Each time the debt ceiling is approached, the Treasury must take extraordinary measures to keep from breaching the limit. One significant step requires disrupting the regular and predictable auction schedule of U.S. Treasury bonds, bills and notes and the reassignment of manpower to debt issues. The GAO estimated that a seven day delay in the announcement for the auction of a two year Treasury note in 2002 resulted in additional annual interest costs to the taxpayer of $19 million.  And this was only one instance. Auctions have been delayed or postponed 18 times since 1996 because of debt ceiling issues.

In addition to disruptions to the auction calendar, the GAO estimated that the general uncertainty caused by the debt ceiling debate added $78 million in additional borrowing costs to all 3-month Treasury bills issued as a result of the debt limit. That is millions of dollars out of taxpayers' pockets.

States and localities depend on the issuance of State and Local Government Series (SLGS) securities, special, non-marketable Treasury securities, for certain financing transactions. As has already been reported, when the government’s debt managers face debt ceiling constraints, ceasing the issuance of new SLGS is often one of the first extraordinary steps Treasury takes to maintain flexibility in the issuance of regular, marketable securities.
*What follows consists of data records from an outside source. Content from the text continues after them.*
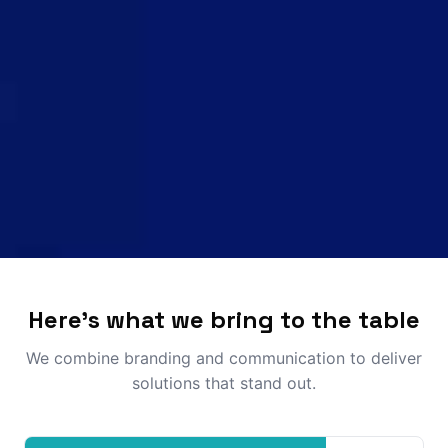
Here's what we bring to the table
We combine branding and communication to deliver
solutions that stand out.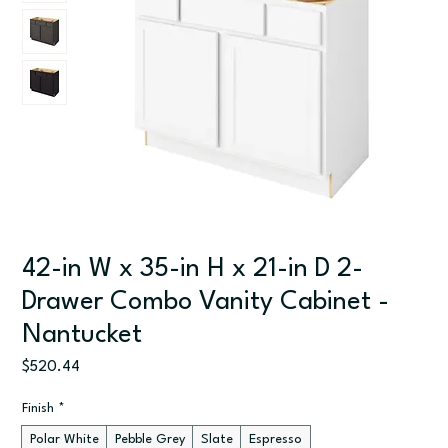
42-in W x 35-in H x 21-in D 2-
Drawer Combo Vanity Cabinet -
Nantucket
Price
$520.44
Finish
*
Polar White
Pebble Grey
Slate
Espresso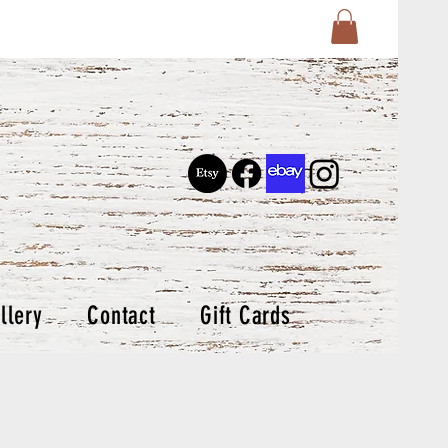
llery
Contact
Gift Cards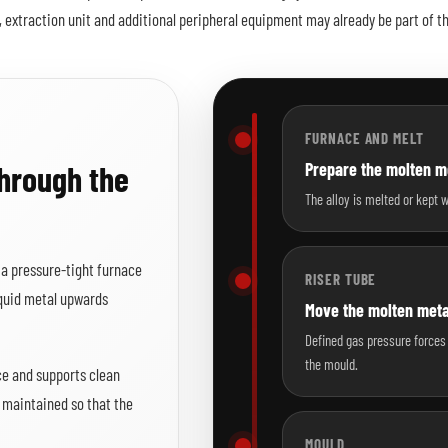
, extraction unit and additional peripheral equipment may already be part of t
FURNACE AND MELT
through the
Prepare the molten me
The alloy is melted or kept 
n a pressure-tight furnace
RISER TUBE
iquid metal upwards
Move the molten met
Defined gas pressure forces 
the mould.
ce and supports clean
e maintained so that the
MOULD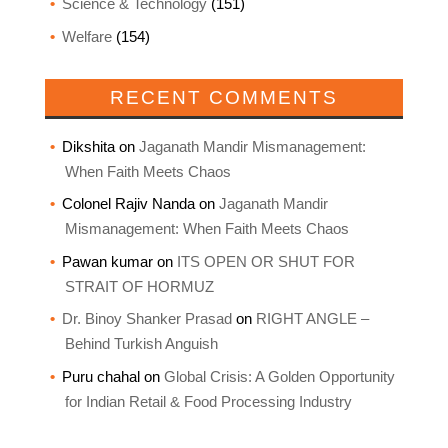
Science & Technology
(151)
Welfare
(154)
RECENT COMMENTS
Dikshita
on
Jaganath Mandir Mismanagement:
When Faith Meets Chaos
Colonel Rajiv Nanda
on
Jaganath Mandir
Mismanagement: When Faith Meets Chaos
Pawan kumar
on
ITS OPEN OR SHUT FOR
STRAIT OF HORMUZ
Dr. Binoy Shanker Prasad
on
RIGHT ANGLE –
Behind Turkish Anguish
Puru chahal
on
Global Crisis: A Golden Opportunity
for Indian Retail & Food Processing Industry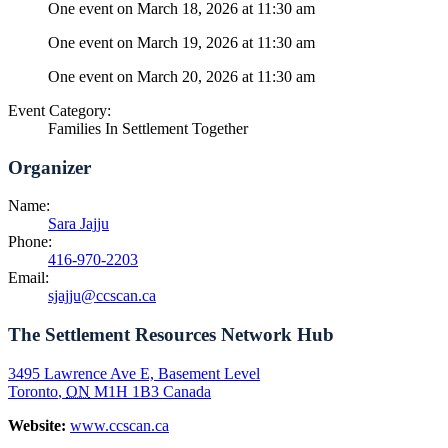
One event on March 18, 2026 at 11:30 am
One event on March 19, 2026 at 11:30 am
One event on March 20, 2026 at 11:30 am
Event Category:
Families In Settlement Together
Organizer
Name:
Sara Jajju
Phone:
416-970-2203
Email:
sjajju@ccscan.ca
The Settlement Resources Network Hub
3495 Lawrence Ave E, Basement Level
Toronto
,
ON
M1H 1B3
Canada
Website:
www.ccscan.ca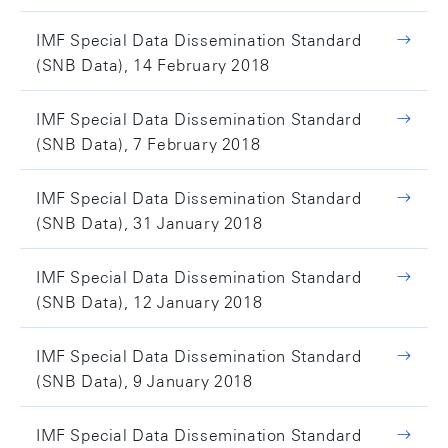
IMF Special Data Dissemination Standard
(SNB Data), 14 February 2018
IMF Special Data Dissemination Standard
(SNB Data), 7 February 2018
IMF Special Data Dissemination Standard
(SNB Data), 31 January 2018
IMF Special Data Dissemination Standard
(SNB Data), 12 January 2018
IMF Special Data Dissemination Standard
(SNB Data), 9 January 2018
IMF Special Data Dissemination Standard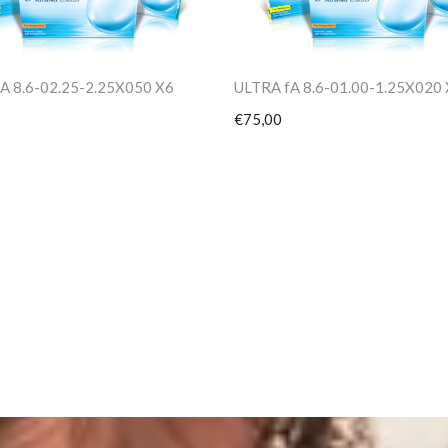
A 8.6-02.25-2.25X050 X6
ULTRA fA 8.6-01.00-1.25X020
€75,00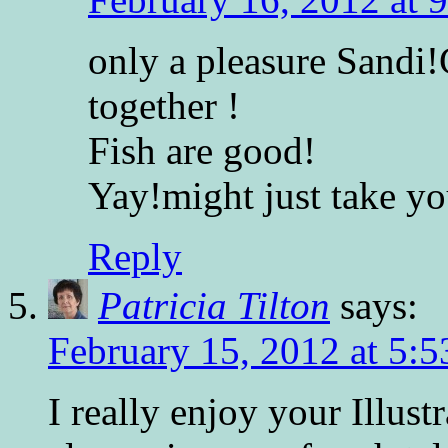
only a pleasure Sandi!
together !
Fish are good!
Yay!might just take yo
Reply
Patricia Tilton
says:
February 15, 2012 at 5:
I really enjoy your Illust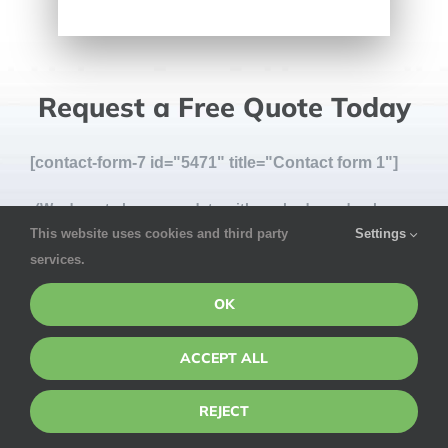
Request a Free Quote Today
[contact-form-7 id="5471" title="Contact form 1"]
(We do not share your data with anybody, and only use
This website uses cookies and third party
Settings
it for its intended purpose)
services.
OK
ACCEPT ALL
REJECT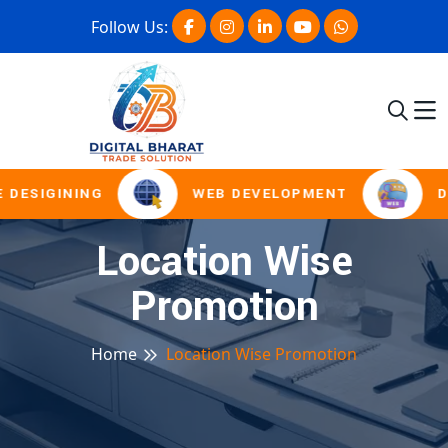
Follow Us:
 DESIGINING
WEB DEVELOPMENT
D
Location Wise
Promotion
Home
Location Wise Promotion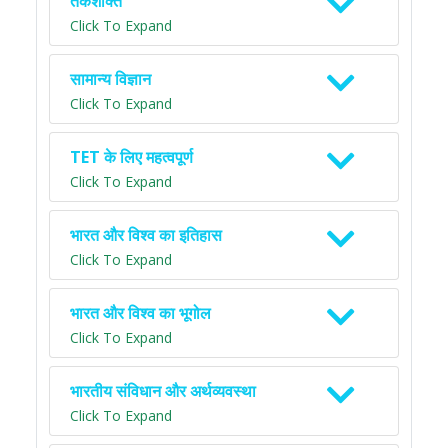
तर्कशक्ति
Click To Expand
सामान्य विज्ञान
Click To Expand
TET के लिए महत्वपूर्ण
Click To Expand
भारत और विश्व का इतिहास
Click To Expand
भारत और विश्व का भूगोल
Click To Expand
भारतीय संविधान और अर्थव्यवस्था
Click To Expand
On May 6th, Treasury announced that it has suspended issuing SLGS as the first step of their extraordinary measures. This is already putting fiscal pressure on states and localities, making it difficult to refinance their own debt and hampering funding to support road repairs, bridge construction and school programs. Continued delay of raising the debt ceiling is already having a negative impact on American cities, towns and school districts.

Businesses large and small are also in the process of altering their short- and medium-term planning strategies to factor in the likely restriction of credit because of debt ceiling issues. If the debt ceiling is not raised, interest rates would spike dramatically. Higher borrowing costs for businesses means less capital can be put toward research and development, business expansion and job creation. The prospect of paying high interest rates will force businesses to halt expansion plans, slowing their hiring because future capital will have to be dedicated to paying interest payments, instead of hiring workers. It also means that American families will face higher interest rates on car loans, home mortgages and student loans.

Abandoning our responsibility to honor our existing debts voluntarily when we have the means to pay will have long-term consequences counterintuitive to achieving balanced budgets and meaningful debt reduction. The American economy and the American people simply can’t afford for our nation to default. Congress must act now.

Tim Ryan is the CEO of the Securities Industry and Financial Markets Association, which provides the financial industry with representation to policymakers, regulators, media, industry participants, and the general public.